Well indeed, but the hyperlinks here are just surfacing the coupling that already exists between those services. Making explicit an already implicit coupling.
Two other points:
- you can use HATEOAS to let one microservice discover the links it needs from another, exactly as a client would do.
- by not using hyperlinks you have not solved the problem, you’ve just moved the requirement to know the URL structure from another microservice (that you control) to dozens or hundreds of clients, that you likely don’t control. This makes your services much more brittle, not less.
Respectfully I believe you have constructed a straw man.
In this contrived example, assume there is no need for the customers microservice to even know about the existence of orders to do it's job.
So forcing it to understand all the various url formats, query params, that the orders microservice supports - just so it can populate hypermedia elements in it's own APIs - which in turn is being done only to support discoverable clients or perhaps to appease the REST gods - seems an ugly architectural choice to me.
Perhaps I would feel differently if I had ever seen a project where HATEOAS had really moved the needle instead of being more a catalyst for ideological battles.
Surely the Orders service would support a single entrypoint - "index for customer X", or something - which would return a list of links into the resources that it owns? You're not forcing the Customers service to know anything more than that single per-customer entrypoint.
Exactly the same pattern applies for any other domain. All the Customers service needs to know is that there is a link to another domain; the structure is entirely down to the service for the other domain to manage.
Why does the knowledge have to be encyclopaedic in the first place?
If a customer microservice has to link to another, the only information it needs is the link format, for example: `https://another-microservice/customers/{customer_id}/orders`. This URL pattern can be in an environment variable, or configuration file.
However, I'd consider needing a customer-related microservice to link to the "last order" in another microservice a bit excessive. Why is this requirement in place? Why can't the client go to the first URL (`/customers/{customer_id}/orders`) and figure the last order from another link there? The link to the last order can be provided by the second microservice, without needing to involve the customers microservice.
If this is all an optimisation to save the client a roundtrip, then yeah, there are gonna be downsides. But that's the nature of optimisations: there are downsides. It would be the same in any other architecture.
Parent commenter point is that you need the URL structure to be somewhere. If it's not in the microservices, it's in the frontends. There's no magic silver bullet here, something's gotta give...
> Is hypermedia so useful that it's worth going to this trouble?
No. It's a pointless indirection. These APIs are universally awful to use. I'd also rather you provide a library that abstracts your poor taste in HTTP API design.

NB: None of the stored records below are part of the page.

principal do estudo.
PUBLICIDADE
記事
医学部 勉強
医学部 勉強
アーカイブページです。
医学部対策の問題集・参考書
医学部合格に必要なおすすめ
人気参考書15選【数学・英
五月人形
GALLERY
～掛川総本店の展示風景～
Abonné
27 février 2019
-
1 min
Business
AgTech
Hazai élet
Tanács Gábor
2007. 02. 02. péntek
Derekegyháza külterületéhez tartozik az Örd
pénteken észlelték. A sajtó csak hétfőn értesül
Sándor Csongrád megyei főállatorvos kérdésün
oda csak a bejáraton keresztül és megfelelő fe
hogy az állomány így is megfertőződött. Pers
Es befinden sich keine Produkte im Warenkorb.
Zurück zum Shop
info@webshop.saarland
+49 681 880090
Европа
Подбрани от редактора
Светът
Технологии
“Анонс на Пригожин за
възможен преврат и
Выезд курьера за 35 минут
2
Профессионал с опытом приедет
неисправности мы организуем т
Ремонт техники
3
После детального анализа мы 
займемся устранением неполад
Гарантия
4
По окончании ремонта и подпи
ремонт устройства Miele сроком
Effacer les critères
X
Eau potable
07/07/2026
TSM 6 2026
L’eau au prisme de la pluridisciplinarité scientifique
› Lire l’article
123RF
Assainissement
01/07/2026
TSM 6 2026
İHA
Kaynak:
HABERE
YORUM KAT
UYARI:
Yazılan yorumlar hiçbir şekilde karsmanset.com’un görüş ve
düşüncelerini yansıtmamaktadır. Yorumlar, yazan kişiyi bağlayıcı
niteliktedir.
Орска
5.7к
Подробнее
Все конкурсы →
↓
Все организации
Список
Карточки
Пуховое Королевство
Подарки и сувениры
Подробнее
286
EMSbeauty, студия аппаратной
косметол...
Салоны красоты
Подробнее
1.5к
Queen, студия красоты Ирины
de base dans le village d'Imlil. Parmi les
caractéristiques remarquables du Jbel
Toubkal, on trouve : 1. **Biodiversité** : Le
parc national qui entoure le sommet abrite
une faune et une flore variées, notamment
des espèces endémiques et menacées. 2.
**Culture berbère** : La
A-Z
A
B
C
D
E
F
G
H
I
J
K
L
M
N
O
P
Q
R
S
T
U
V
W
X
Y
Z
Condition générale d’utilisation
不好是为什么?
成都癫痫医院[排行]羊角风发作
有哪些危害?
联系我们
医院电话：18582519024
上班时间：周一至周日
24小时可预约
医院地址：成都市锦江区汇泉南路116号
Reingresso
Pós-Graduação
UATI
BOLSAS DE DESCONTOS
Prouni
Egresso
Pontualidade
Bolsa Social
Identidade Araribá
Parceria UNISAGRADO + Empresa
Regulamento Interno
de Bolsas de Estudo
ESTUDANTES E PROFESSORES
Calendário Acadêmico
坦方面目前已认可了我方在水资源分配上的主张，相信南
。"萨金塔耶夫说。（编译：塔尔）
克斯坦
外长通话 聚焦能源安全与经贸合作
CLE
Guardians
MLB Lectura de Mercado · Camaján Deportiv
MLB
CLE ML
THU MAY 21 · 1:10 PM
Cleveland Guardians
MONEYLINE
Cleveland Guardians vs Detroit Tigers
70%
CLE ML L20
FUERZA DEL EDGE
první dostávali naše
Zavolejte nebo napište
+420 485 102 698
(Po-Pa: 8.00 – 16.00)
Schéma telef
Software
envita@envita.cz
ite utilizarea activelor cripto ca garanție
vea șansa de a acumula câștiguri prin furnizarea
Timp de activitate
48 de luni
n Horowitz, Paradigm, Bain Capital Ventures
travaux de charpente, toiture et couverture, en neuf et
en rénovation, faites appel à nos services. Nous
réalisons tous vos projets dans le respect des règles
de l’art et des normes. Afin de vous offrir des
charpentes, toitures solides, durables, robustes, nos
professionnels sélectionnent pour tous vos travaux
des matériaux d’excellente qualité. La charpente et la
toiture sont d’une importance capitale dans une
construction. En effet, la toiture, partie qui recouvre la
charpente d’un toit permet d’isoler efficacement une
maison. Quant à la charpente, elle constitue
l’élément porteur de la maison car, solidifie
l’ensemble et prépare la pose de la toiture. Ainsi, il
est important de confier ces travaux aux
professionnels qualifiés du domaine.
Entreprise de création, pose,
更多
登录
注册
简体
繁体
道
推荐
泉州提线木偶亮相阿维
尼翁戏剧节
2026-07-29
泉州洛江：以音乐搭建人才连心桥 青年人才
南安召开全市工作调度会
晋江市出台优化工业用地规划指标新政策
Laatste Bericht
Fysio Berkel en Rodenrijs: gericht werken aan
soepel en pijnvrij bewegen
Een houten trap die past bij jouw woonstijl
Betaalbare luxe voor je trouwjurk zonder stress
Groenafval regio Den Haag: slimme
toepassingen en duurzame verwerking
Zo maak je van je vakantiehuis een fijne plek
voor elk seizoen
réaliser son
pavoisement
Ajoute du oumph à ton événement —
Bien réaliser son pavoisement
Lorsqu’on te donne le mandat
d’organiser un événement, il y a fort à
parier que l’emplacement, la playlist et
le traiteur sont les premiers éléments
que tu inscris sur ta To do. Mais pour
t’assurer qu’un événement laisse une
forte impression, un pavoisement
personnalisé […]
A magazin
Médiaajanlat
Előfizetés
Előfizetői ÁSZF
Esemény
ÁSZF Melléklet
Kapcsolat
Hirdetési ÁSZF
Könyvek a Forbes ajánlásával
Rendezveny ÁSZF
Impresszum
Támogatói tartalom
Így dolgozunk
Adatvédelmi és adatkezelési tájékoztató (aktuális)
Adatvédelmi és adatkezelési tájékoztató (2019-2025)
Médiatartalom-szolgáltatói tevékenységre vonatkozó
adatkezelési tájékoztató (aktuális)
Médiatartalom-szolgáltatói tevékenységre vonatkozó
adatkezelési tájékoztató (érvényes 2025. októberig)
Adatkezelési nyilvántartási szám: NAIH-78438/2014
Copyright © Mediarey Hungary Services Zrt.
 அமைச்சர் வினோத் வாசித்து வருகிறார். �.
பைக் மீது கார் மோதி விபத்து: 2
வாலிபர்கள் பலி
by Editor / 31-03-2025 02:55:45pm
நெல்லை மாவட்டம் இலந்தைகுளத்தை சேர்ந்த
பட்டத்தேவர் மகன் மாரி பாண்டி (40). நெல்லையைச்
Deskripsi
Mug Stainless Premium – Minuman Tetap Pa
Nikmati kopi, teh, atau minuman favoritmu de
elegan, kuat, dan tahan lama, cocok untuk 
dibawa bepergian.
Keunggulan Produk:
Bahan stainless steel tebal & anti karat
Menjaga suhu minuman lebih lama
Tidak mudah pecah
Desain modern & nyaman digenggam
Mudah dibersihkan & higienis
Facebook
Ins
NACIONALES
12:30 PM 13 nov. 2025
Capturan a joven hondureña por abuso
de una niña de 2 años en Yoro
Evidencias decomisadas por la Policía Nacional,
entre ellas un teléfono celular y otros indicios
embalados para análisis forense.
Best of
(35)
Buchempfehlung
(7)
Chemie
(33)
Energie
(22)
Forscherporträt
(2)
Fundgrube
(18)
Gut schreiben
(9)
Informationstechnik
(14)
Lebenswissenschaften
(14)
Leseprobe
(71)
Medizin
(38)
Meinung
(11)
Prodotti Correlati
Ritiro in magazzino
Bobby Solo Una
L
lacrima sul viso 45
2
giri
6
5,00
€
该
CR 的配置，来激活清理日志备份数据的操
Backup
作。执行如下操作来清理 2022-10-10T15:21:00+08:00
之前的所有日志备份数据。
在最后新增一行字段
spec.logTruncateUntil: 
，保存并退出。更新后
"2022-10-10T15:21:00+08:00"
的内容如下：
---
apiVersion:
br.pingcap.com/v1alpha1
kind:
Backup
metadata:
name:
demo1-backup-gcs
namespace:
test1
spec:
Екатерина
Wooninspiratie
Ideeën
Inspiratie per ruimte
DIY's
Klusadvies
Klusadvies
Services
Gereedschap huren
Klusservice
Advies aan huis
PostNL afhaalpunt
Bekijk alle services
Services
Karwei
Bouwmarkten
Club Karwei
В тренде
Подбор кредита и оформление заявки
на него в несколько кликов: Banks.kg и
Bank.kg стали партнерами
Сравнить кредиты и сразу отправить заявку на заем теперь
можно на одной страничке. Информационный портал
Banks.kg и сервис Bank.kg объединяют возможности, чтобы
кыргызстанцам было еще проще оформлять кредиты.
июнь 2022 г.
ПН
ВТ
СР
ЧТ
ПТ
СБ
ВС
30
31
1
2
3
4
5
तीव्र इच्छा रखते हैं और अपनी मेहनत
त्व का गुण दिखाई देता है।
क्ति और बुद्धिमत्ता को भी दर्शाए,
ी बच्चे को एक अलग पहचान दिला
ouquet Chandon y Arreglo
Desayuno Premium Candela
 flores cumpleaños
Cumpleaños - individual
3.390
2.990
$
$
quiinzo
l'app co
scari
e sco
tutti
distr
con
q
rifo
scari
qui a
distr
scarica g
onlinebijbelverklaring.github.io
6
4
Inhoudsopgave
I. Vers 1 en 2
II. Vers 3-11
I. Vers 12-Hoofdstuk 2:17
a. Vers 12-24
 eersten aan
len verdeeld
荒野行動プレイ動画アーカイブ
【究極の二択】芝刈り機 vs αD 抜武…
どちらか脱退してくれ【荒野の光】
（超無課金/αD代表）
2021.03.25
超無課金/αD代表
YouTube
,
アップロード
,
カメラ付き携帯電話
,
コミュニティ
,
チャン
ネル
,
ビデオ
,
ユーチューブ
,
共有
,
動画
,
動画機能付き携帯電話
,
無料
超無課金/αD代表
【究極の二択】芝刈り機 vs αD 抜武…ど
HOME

If I have to navigate your HATEOAS swamp, you better make up for it by being really important (PayPal).
Not familiar with Django sadly but it sounds like it would act as something of a proxy that sits in front of your microservices.
My point is that if you are starting with just e.g 2 microservices, one for customers, one for orders, then hypermedia on it's own is not useful enough to justify adding a new proxy/ layer, just so that an API produced by one of those microservices can include hypermedia for the other.
>Not least because, despite HN now swung hard against microservices, they exist often for a reason, and it's difficult for one service to emit hypermedia for another.
Why would microservices even need HTTP to talk with each other?
Not least because, despite HN now swung hard against microservices, they exist often for a reason, and it's difficult for one service to emit hypermedia for another.
The inspiration was humans surfing freely through interlinked web pages, but API clients just don't naturally do that.